ACTIVITY:
What is printed must match, line for line, the records from their first line through the line containing "Одежда для занятия", with pictures left out.

+++ EXTRACTED MATERIAL

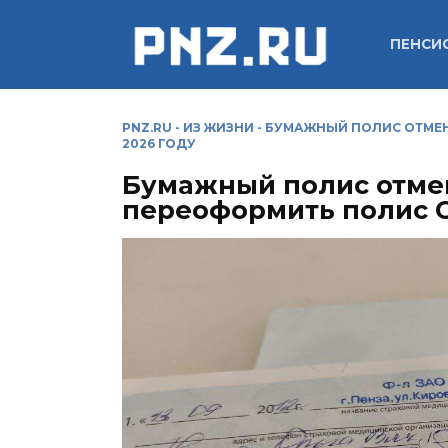
Перейти
к
ПЕНСИ
содержанию
PNZ.RU
-
ИЗ ЖИЗНИ
-
БУМАЖНЫЙ ПОЛИС ОТМЕН
2026 ГОДУ
Бумажный полис отмен
переоформить полис О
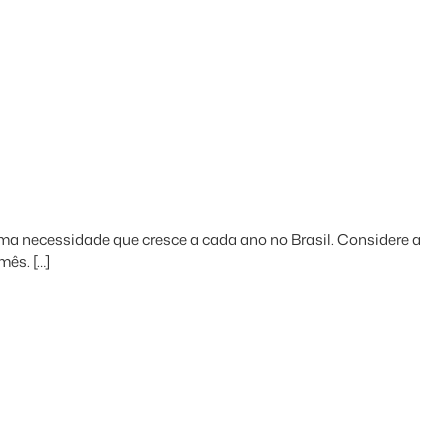
uma necessidade que cresce a cada ano no Brasil. Considere a
mês. […]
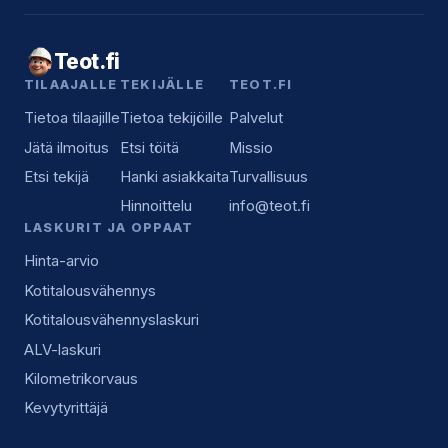
Teot.fi
TILAAJALLE
TEKIJÄLLE
TEOT.FI
Tietoa tilaajille
Tietoa tekijöille
Palvelut
Jätä ilmoitus
Etsi töitä
Missio
Etsi tekijä
Hanki asiakkaita
Turvallisuus
Hinnoittelu
info@teot.fi
LASKURIT JA OPPAAT
Hinta-arvio
Kotitalousvähennys
Kotitalousvähennyslaskuri
ALV-laskuri
Kilometrikorvaus
Kevytyrittäjä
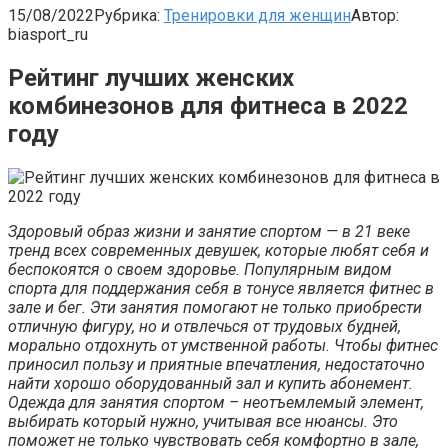
15/08/2022
Рубрика:
Тренировки для женщин
Автор:
biasport_ru
Рейтинг лучших женских
комбинезонов для фитнеса в 2022
году
Здоровый образ жизни и занятие спортом — в 21 веке
тренд всех современных девушек, которые любят себя и
беспокоятся о своем здоровье. Популярным видом
спорта для поддержания себя в тонусе является фитнес в
зале и бег. Эти занятия помогают не только приобрести
отличную фигуру, но и отвлечься от трудовых будней,
морально отдохнуть от умственной работы. Чтобы фитнес
приносил пользу и приятные впечатления, недостаточно
найти хорошо оборудованный зал и купить абонемент.
Одежда для занятия спортом – неотъемлемый элемент,
выбирать который нужно, учитывая все нюансы. Это
поможет не только чувствовать себя комфортно в зале,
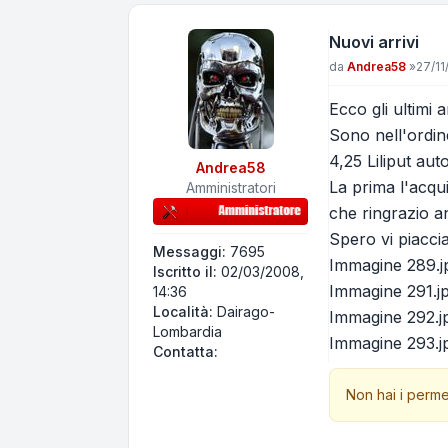
Nuovi arrivi
Messaggio
da
Andrea58
»
27/11
Ecco gli ultimi
Sono nell'ordi
4,25 Liliput au
Andrea58
La prima l'acqu
Amministratori
che ringrazio a
Spero vi piacci
Messaggi:
7695
Immagine 289.j
Iscritto il:
02/03/2008,
Immagine 291.j
14:36
Località:
Dairago-
Immagine 292.j
Lombardia
Immagine 293.j
Contatta Andrea58
Contatta:
Non hai i perme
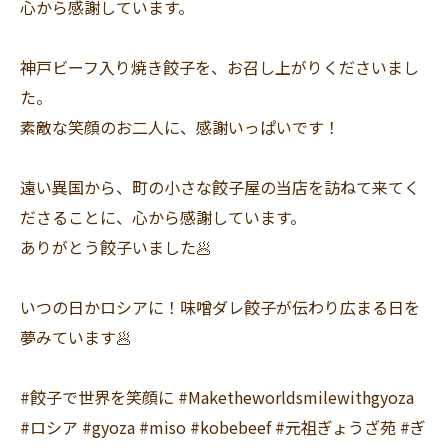
心から感謝しています。
神戸ビーフ入り焼き餃子を、お召し上がりくださいまし
た。
素敵な笑顔のお二人に、感謝いっぱいです！
遠い異国から、町の小さな餃子屋の当店を訪ねて来てく
ださることに、心から感謝しています。
ありがとう餃子いました🥟
いつの日かロシアに！味噌ダレ餃子が伝わり広まる日を
夢みています🥟
#餃子で世界を笑顔に #Maketheworldsmilewithgyoza
#ロシア #gyoza #miso #kobebeef #元祖ぎょうざ苑 #ぎ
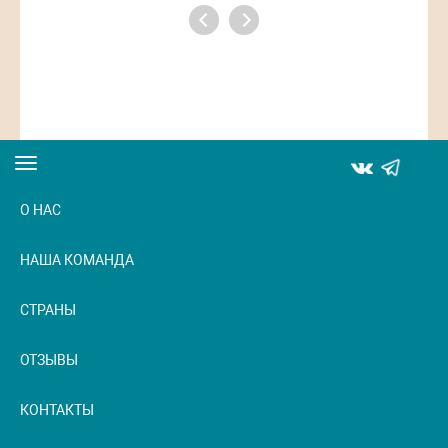
Toggle
navigation
О НАС
НАША КОМАНДА
СТРАНЫ
ОТЗЫВЫ
КОНТАКТЫ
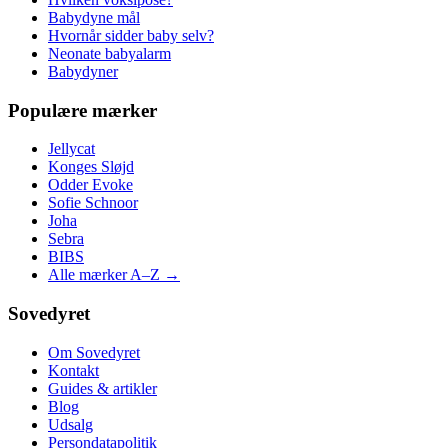
Babydyne mål
Hvornår sidder baby selv?
Neonate babyalarm
Babydyner
Populære mærker
Jellycat
Konges Sløjd
Odder Evoke
Sofie Schnoor
Joha
Sebra
BIBS
Alle mærker A–Z →
Sovedyret
Om Sovedyret
Kontakt
Guides & artikler
Blog
Udsalg
Persondatapolitik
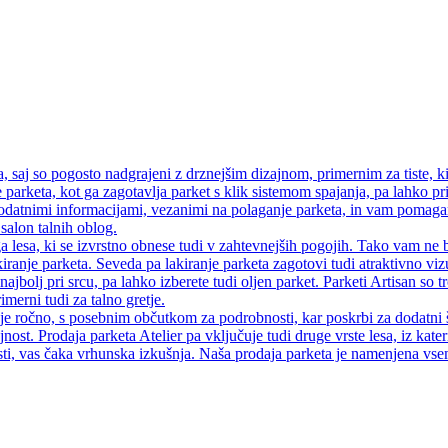
saj so pogosto nadgrajeni z drznejšim dizajnom, primernim za tiste, ki
 parketa, kot ga zagotavlja parket s klik sistemom spajanja, pa lahko pri
atnimi informacijami, vezanimi na polaganje parketa, in vam pomagamo
salon talnih oblog.
a lesa, ki se izvrstno obnese tudi v zahtevnejših pogojih. Tako vam ne 
iranje parketa. Seveda pa lakiranje parketa zagotovi tudi atraktivno vi
najbolj pri srcu, pa lahko izberete tudi oljen parket. Parketi Artisan so
merni tudi za talno gretje.
 je ročno, s posebnim občutkom za podrobnosti, kar poskrbi za dodatni 
jnost. Prodaja parketa Atelier pa vključuje tudi druge vrste lesa, iz kate
ti, vas čaka vrhunska izkušnja. Naša prodaja parketa je namenjena vsem, 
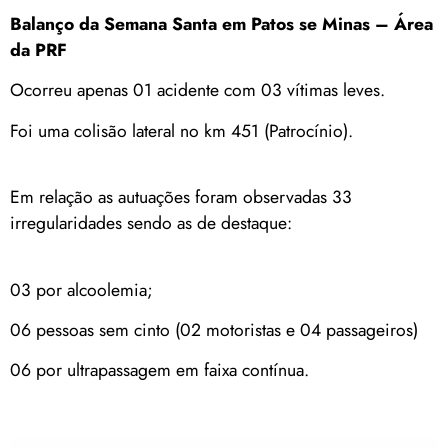
Balanço da Semana Santa em Patos se Minas – Área
da PRF
Ocorreu apenas 01 acidente com 03 vítimas leves.
Foi uma colisão lateral no km 451 (Patrocínio).
Em relação as autuações foram observadas 33
irregularidades sendo as de destaque:
03 por alcoolemia;
06 pessoas sem cinto (02 motoristas e 04 passageiros)
06 por ultrapassagem em faixa contínua.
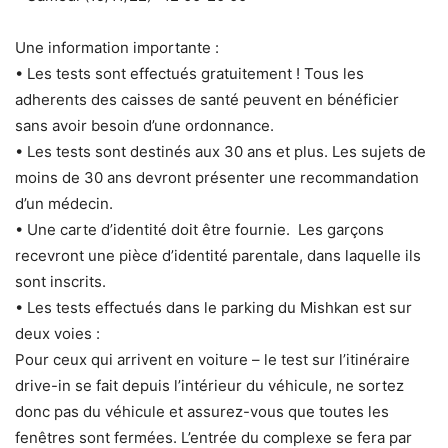
Une information importante :
• Les tests sont effectués gratuitement ! Tous les
adherents des caisses de santé peuvent en bénéficier
sans avoir besoin d’une ordonnance.
• Les tests sont destinés aux 30 ans et plus. Les sujets de
moins de 30 ans devront présenter une recommandation
d’un médecin.
• Une carte d’identité doit être fournie. Les garçons
recevront une pièce d’identité parentale, dans laquelle ils
sont inscrits.
• Les tests effectués dans le parking du Mishkan est sur
deux voies :
Pour ceux qui arrivent en voiture – le test sur l’itinéraire
drive-in se fait depuis l’intérieur du véhicule, ne sortez
donc pas du véhicule et assurez-vous que toutes les
fenêtres sont fermées. L’entrée du complexe se fera par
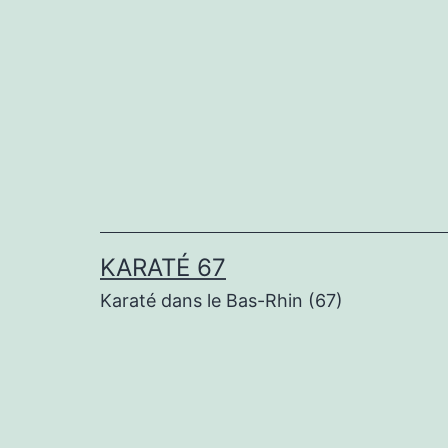
Aller
au
contenu
KARATÉ 67
Karaté dans le Bas-Rhin (67)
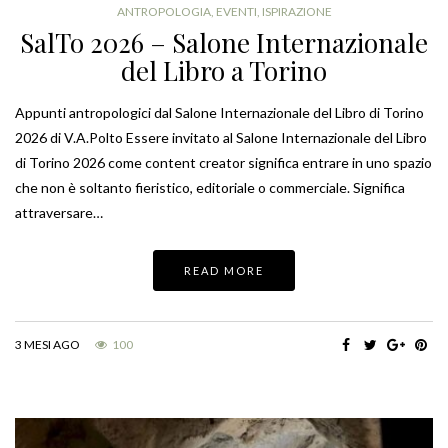
ANTROPOLOGIA
,
EVENTI
,
ISPIRAZIONE
SalTo 2026 – Salone Internazionale
del Libro a Torino
Appunti antropologici dal Salone Internazionale del Libro di Torino
2026 di V.A.Polto Essere invitato al Salone Internazionale del Libro
di Torino 2026 come content creator significa entrare in uno spazio
che non è soltanto fieristico, editoriale o commerciale. Significa
attraversare…
READ MORE
3 MESI AGO
100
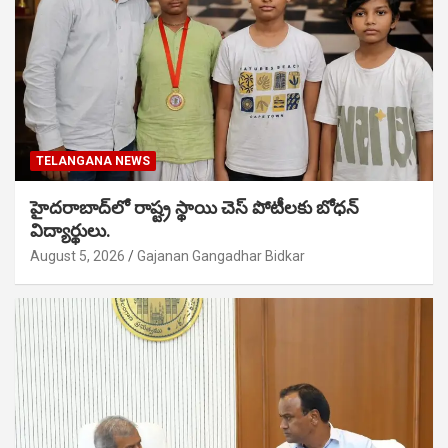
TELANGANA NEWS
హైదరాబాద్‌లో రాష్ట్ర స్థాయి చెస్ పోటీలకు బోధన్
విద్యార్థులు.
August 5, 2026
Gajanan Gangadhar Bidkar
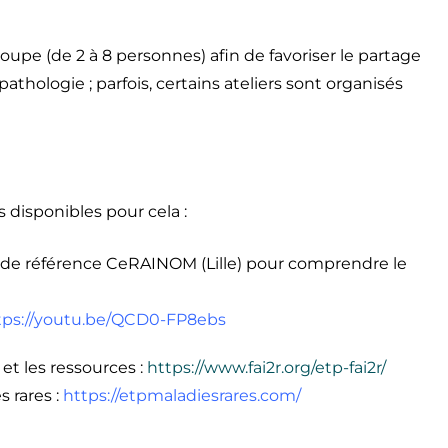
oupe (de 2 à 8 personnes) afin de favoriser le partage
thologie ; parfois, certains ateliers sont organisés
disponibles pour cela :
e de référence CeRAINOM (Lille) pour comprendre le
tps://youtu.be/QCD0-FP8ebs
t les ressources :
https://www.fai2r.org/etp-fai2r/
 rares :
https://etpmaladiesrares.com/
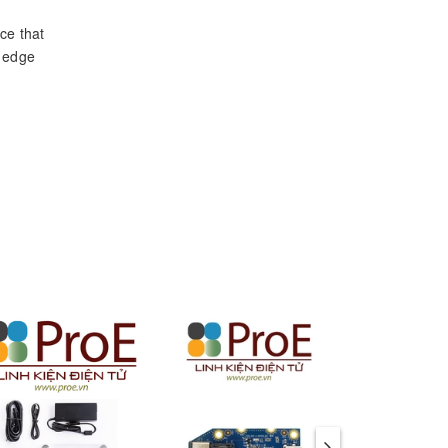
ace that
, edge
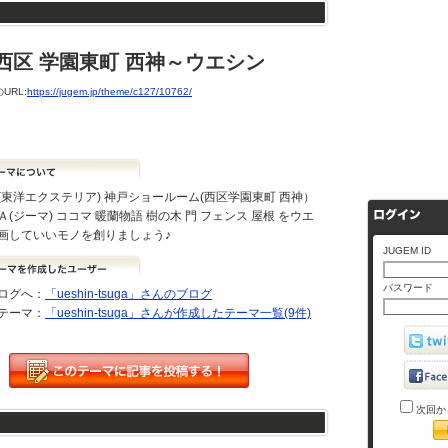
 西区 学園東町 西神～ウエシン
URL:
https://jugem.jp/theme/c127/10762/
(東洋エクステリア) 神戸ショールーム(西区学園東町 西神）
(ジーマ) ココマ 暖蘭物語 樹の木 門 フェンス 屋根 をウエ
画していいモノを創りましょう♪
JUGEM ID
パスワード
ログへ：
「ueshin-tsuga」さんのブログ
テーマ：
「ueshin-tsuga」さんが作成したテーマ一覧(9件)
次回か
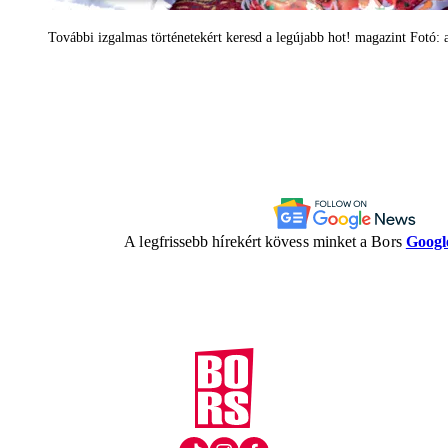
További izgalmas történetekért keresd a legújabb hot! magazint Fotó: 
A legfrissebb hírekért kövess minket a Bors
Googl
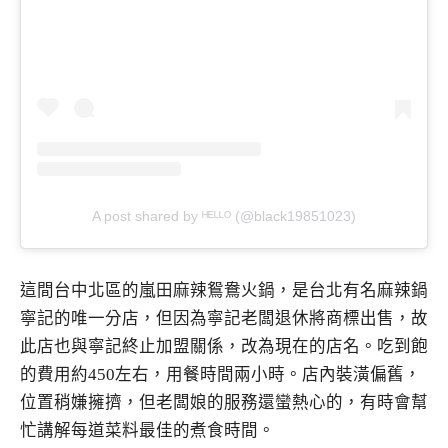
A post shared by ᴴᴱᴸᴸᴼ (@black19851023)
這間台中北區的嵐田麻辣鴛鴦火鍋，是台北有名麻辣鍋
寧記的唯一分店，但因為寧記老闆退休將商標出售，故
此店也與寧記終止加盟關係，改為現在的店名。吃到飽
的費用約450左右，用餐時間兩小時。店內裝潢偏舊，
位置稍嫌擁擠，但老闆娘的服務還蠻熱心的，有時會幫
忙講解每道菜料最佳的煮食時間。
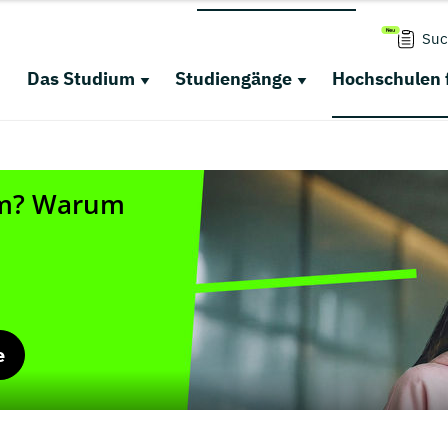
Suc
Das Studium
Studiengänge
Hochschulen 
e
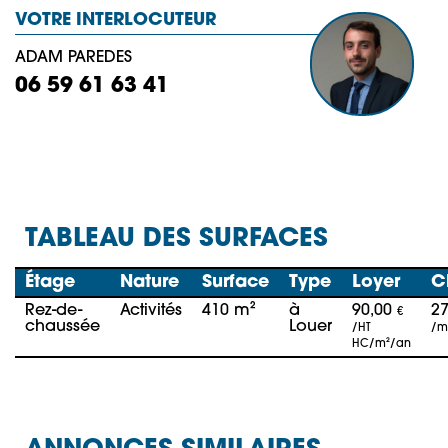
VOTRE INTERLOCUTEUR
ADAM PAREDES
06 59 61 63 41
TABLEAU DES SURFACES
Étage
Nature
Surface
Type
Loyer
C
Rez-de-
Activités
410 m²
à
90,00
2
€
chaussée
Louer
/HT
/m
HC/m²/an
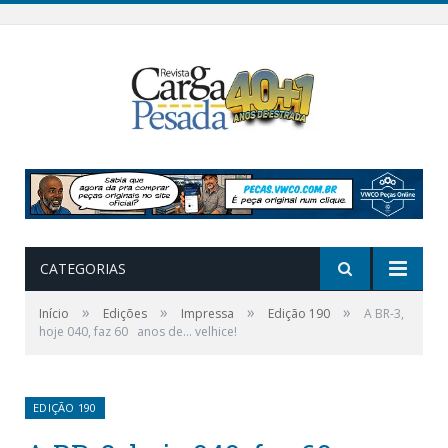
CATEGORIAS
»
»
»
»
Início
Edições
Impressa
Edição 190
A BR-3,
hoje 040, faz 60 anos de… velhice!
EDIÇÃO 190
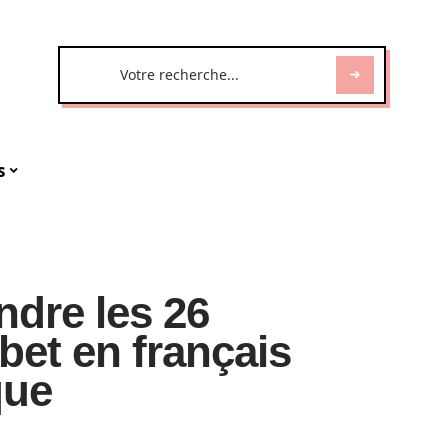
s
dre les 26
abet en français
que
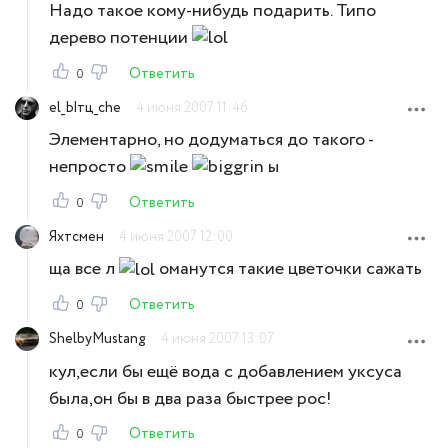
Надо такое кому-нибудь подарить. Типо
дерево потенции
Ответить
0
el_Ытц_che
4 июня 2007 11:46
Элементарно, но додуматься до такого -
непросто
ы
Ответить
0
Яхтсмен
4 июня 2007 12:00
ща все л
оманутся такие цветочки сажать
Ответить
0
ShelbyMustang
4 июня 2007 13:07
кул,если бы ещё вода с добавлением уксуса
была,он бы в два раза быстрее рос!
Ответить
0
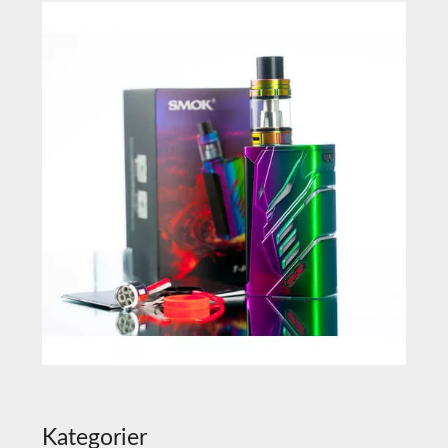
Kategorier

++++++

RESPONSE AREA:
Перейти
к
ПЕНСИ
содержанию
PNZ.RU
-
ИЗ ЖИЗНИ
-
БУМАЖНЫЙ ПОЛИС ОТМЕН
2026 ГОДУ
Бумажный полис отмен
переоформить полис О
uma necessidade que cresce a cada ano no Brasil. Considere a
mês. […]
Teot.fi
TILAAJALLE
TEKIJÄLLE
TEOT.FI
Tietoa tilaajille
Tietoa tekijöille
Palvelut
Jätä ilmoitus
Etsi töitä
Missio
Etsi tekijä
Hanki asiakkaita
Turvallisuus
Hinnoittelu
info@teot.fi
LASKURIT JA OPPAAT
Hinta-arvio
Kotitalousvähennys
Kotitalousvähennyslaskuri
ALV-laskuri
Kilometrikorvaus
Kevytyrittäjä
15/08/2022
Рубрика:
Тренировки для женщин
Автор:
biasport_ru
Рейтинг лучших женских
комбинезонов для фитнеса в 2022
году
Здоровый образ жизни и занятие спортом — в 21 веке
тренд всех современных девушек, которые любят себя и
беспокоятся о своем здоровье. Популярным видом
спорта для поддержания себя в тонусе является фитнес в
зале и бег. Эти занятия помогают не только приобрести
отличную фигуру, но и отвлечься от трудовых будней,
морально отдохнуть от умственной работы. Чтобы фитнес
приносил пользу и приятные впечатления, недостаточно
найти хорошо оборудованный зал и купить абонемент.
Одежда для занятия спортом – неотъемлемый элемент,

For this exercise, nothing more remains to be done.